En conséquence, la plante s’affaiblit dangereusement et peut mourir. Référez-vous au plus vite aux solutions proposées par les spécialistes de Love the garden pour en venir à bout. Vous ne le regretterez pas !

Les araignées rouges

On ne présente plus les araignées rouges, visibles à l’œil nu, qui raffolent des températures élevées et humides. Ici, les dégâts causés sur le dipladénia sont surtout esthétiques. Les araignées pondent les œufs sur le revers des feuilles et se nourrissent du contenu des cellules des végétaux. Lorsque les cellules meurent progressivement, des points jaunes apparaissent d’abord sur les feuilles. Quelque temps plus tard, elles se décolorent totalement et prennent des teintes grises ou jaunes. Conséquence fâcheuse pour votre plante : sa croissance s’en trouve retardée et elle peut rapidement mourir si vous ne prenez pas les traitements préconisés par hydropouss.fr pour y remédier. Ne perdez pas de temps !

Pourquoi mon dipladénia a des pucerons ?

Rien à faire, les dipladénias sont souvent victimes d’attaques de pucerons. Ces derniers sont généralement présents sous les feuilles et aux extrémités des jeunes rameaux de la plante sur lesquels ils y pondent leurs œufs. Regroupés en colonies de couleur noire ou verte, les pucerons se nourrissent de la sève des dipladénias. Ils apprécient la sécheresse et infestent les plantes principalement au début de l’été. Les conséquences provoquées par les pucerons sont les suivantes :

  • Recroquevillement des feuilles
  • Jaunissement des feuilles
  • Déformation des rameaux

Pour ne rien arranger, le miellat sécrété par les pucerons peut faire apparaître une substance noire et collante : la maladie de la fumagine. Des mesures sont alors à prendre en privilégiant les traitements naturels. Les astuces simples :

Parlons tout d’abord prévention.

Le purin d’ortie est une bonne solution pour repousser les pucerons. Faites d’abord macérer 1 kg de feuilles d’orties fraîches avec 10 litres d’eau pendant 12 heures. Puis, diluez cette macération à 10% dans de l’eau de pluie. De même, en cas de faible infestation, arrosez régulièrement votre plante d’un fort jet d’eau.
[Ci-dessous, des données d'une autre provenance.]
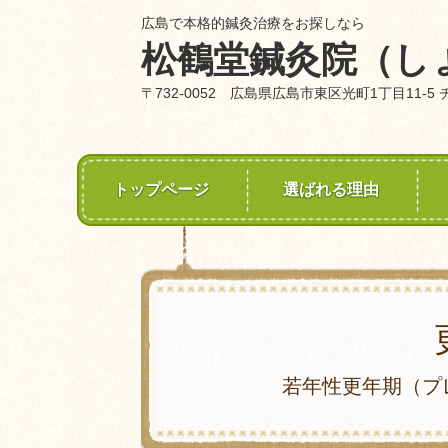
広島で本格的鍼灸治療をお探しなら
松鶴堂鍼灸院（し
〒732-0052 広島県広島市東区光町1丁目11-5
トップページ
選ばれる理由
若年性更年期（プ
Vous devriez sans peine éliminer les pucerons de cette façon. Une autre solution radicale et efficace consiste à les écraser à la main. Si, si, vous pouvez le faire !

Traitez au savon noir !

Comme la fondation Good Planet l’indique, « le savon noir a des vertus surprenantes aussi bien dans la maison qu’au jardin ». Il peut être utilisé comme insecticide naturel contre les pucerons. Voici comment l’utiliser correctement :

  • Diluez dans un pulvérisateur 3 cuillères à soupe de savon noir dans 1 litre d’eau tiède
  • Pulvérisez le mélange refroidi sur toute la plante
  • Faites un autre passage 48h plus tard

Ainsi, le savon noir va agir comme un insecticide de contact et permettre de tuer les larves et nettoyer le miellat qui englue les feuilles. Sachez que ces pulvérisations à base de savon noir sont efficaces dès les premières attaques.

Invitez les insectes auxiliaires dans vos pots !
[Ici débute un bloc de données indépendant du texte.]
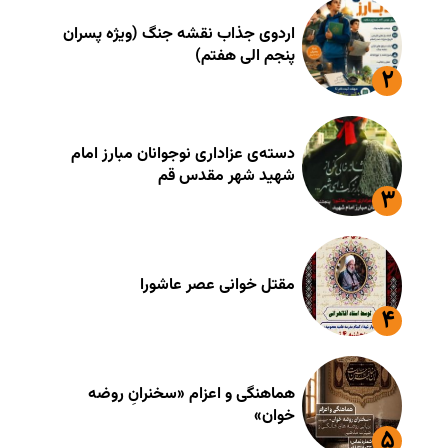
اردوی جذاب نقشه جنگ (ویژه پسران
پنجم الی هفتم)
دسته‌ی عزاداری نوجوانان مبارز امام
شهید شهر مقدس قم
مقتل خوانی عصر عاشورا
هماهنگی و اعزام «سخنرانِ روضه
خوان»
Une autre solution naturelle contre les pucerons : l’introduction de larves d’insectes auxiliaires comme les coccinelles ou les chrysopes sur les dipladénias en pot installés sous abri. Au jardin, nous vous conseillons de favoriser la biodiversité en attirant des oiseaux ou des perce-oreilles qui s’occuperont de faire le travail. Pour cela, vous n’avez qu’à cultiver des plantes nectarifères et créer des abris pour la faune comme des nichoirs par exemple.